Bucket List for Stargazers and Amateur Astronomers

Updated on June 15, 2020
Babu Mohan profile image

I am a marketing professional holding a postgraduate degree in management. Astronomy is my hobby.

Most amateur astronomers have a list of night sky objects that are special that they would like to see in their lifetime. I know of a few enthusiasts of astronomy who would travel across continents to witness a solar eclipse or the northern lights.

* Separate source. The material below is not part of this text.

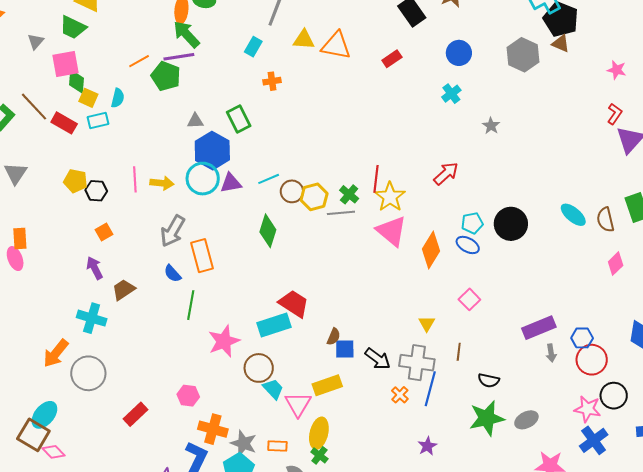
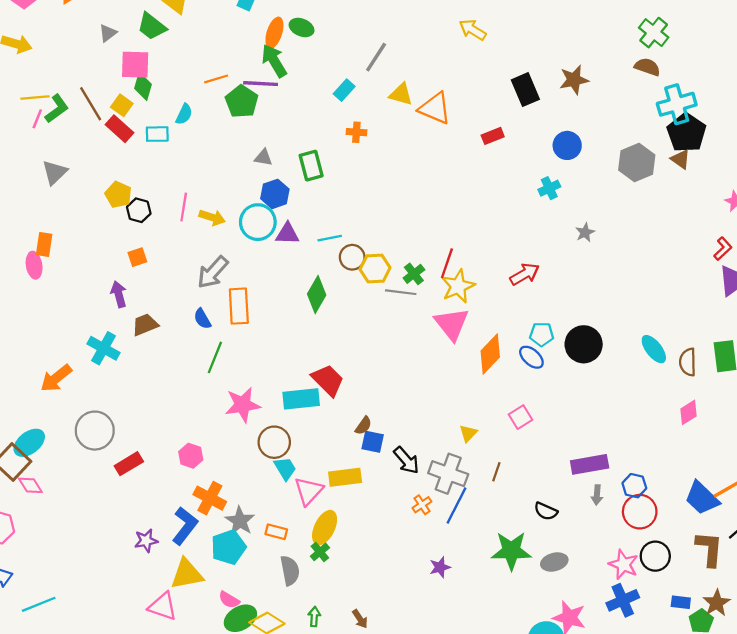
yellow square: (88, 98) -> (122, 105), moved
blue hexagon: (212, 151) -> (275, 194), size x0.7
gray circle: (88, 373) -> (95, 431), moved
black semicircle: (489, 380) -> (546, 511), moved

My bucket list has 32 items in it. So far, I have completed 23 in my list. I hope to complete 25 soon. Find out how many you have done.

The Sun and the Moon

Solar eclipse and the diamond ring.
Solar eclipse and the diamond ring. | Source

1. Solar Eclipse: The sun is our closest star, and it is a magnificent sight when it is eclipsed by the moon in the daytime. I have seen a total eclipse once and partial eclipse several times.

2. Lunar Eclipse: The full moon eclipsed by Earth's shadow is an event that occurs more frequently. I have seen this many times. It's special when the fully eclipsed moon displays a red hue instead of becoming pitch dark. A blood moon is a special sight, too.

3. Lunar Craters: The craters on the moon's surface look like indentations on a metallic ball even from my modest telescope. These craters are formed when asteroids and comets impact the moon.

4. Venus Transits: There have been two Venus transit events in the twenty-first century. This is when the planet Venus passes in front of the sun. It appears as a black dot moving across the sun's disk. I missed the first one, but I watched the second one through a telescope with solar filters that was organized by a local astronomy group.

5. Venus Conjunction With the Moon: I was lucky enough to spot Venus emerging from behind the crescent moon in the year 2005. I immediately alerted a few of my family members and friends so they too could watch the spectacle.

Solar System Planets

Saturn with its rings
Saturn with its rings | Source

6. Crescent Venus: When the orbit of Venus brings it closer to Earth, the full disk of Venus is not illuminated. Though Venus appears like a bright star to the naked eye, you can see the crescent-shaped Venus through a telescope.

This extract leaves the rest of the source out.